◆ WORK TASK ◆
One range is to be output from the listing below, exactly as written: the line with "365 Around-the-Clock Customer Service" to the line with "installation requirements", both kept.

───── INPUT RECORDS

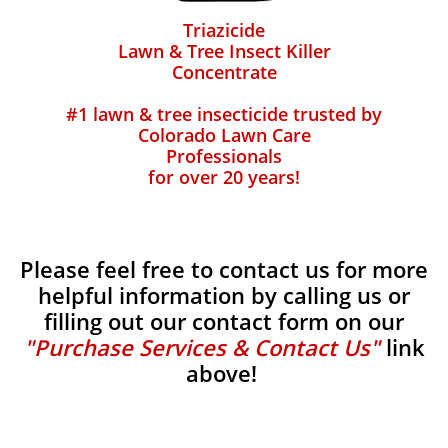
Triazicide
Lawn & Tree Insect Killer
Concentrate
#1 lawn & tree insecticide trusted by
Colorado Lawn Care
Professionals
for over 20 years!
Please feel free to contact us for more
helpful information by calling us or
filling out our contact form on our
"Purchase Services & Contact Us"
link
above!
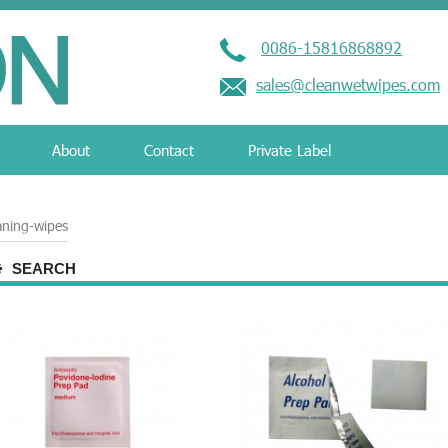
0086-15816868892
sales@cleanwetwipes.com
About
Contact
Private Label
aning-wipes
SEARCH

──────────
───── INPUT RECORDS

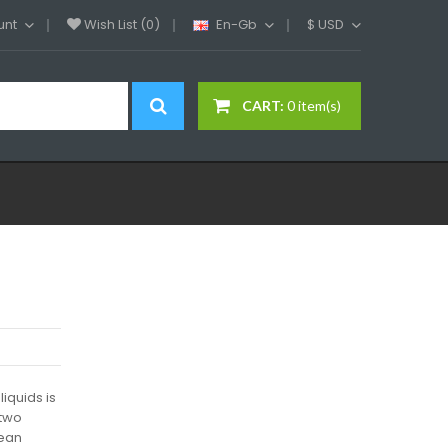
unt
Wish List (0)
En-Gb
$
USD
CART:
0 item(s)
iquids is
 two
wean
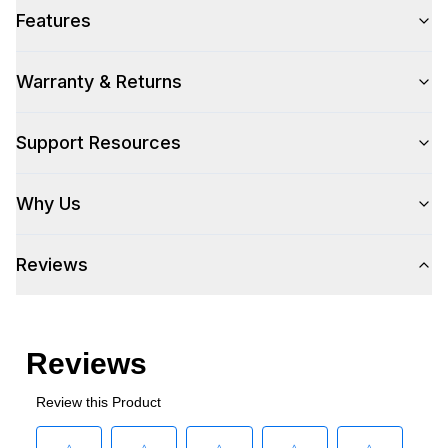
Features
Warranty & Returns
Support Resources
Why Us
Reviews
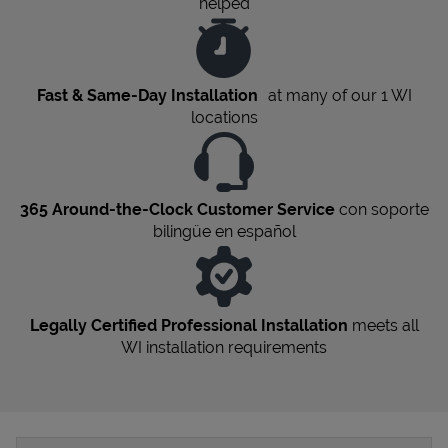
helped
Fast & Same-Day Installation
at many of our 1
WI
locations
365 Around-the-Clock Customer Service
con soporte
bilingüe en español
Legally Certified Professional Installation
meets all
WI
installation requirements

──────────

◆ COMPLETED EXERCISE ◆
365 Around-the-Clock Customer Service
con soporte
bilingüe en español
Legally Certified Professional Installation
meets all
WI
installation requirements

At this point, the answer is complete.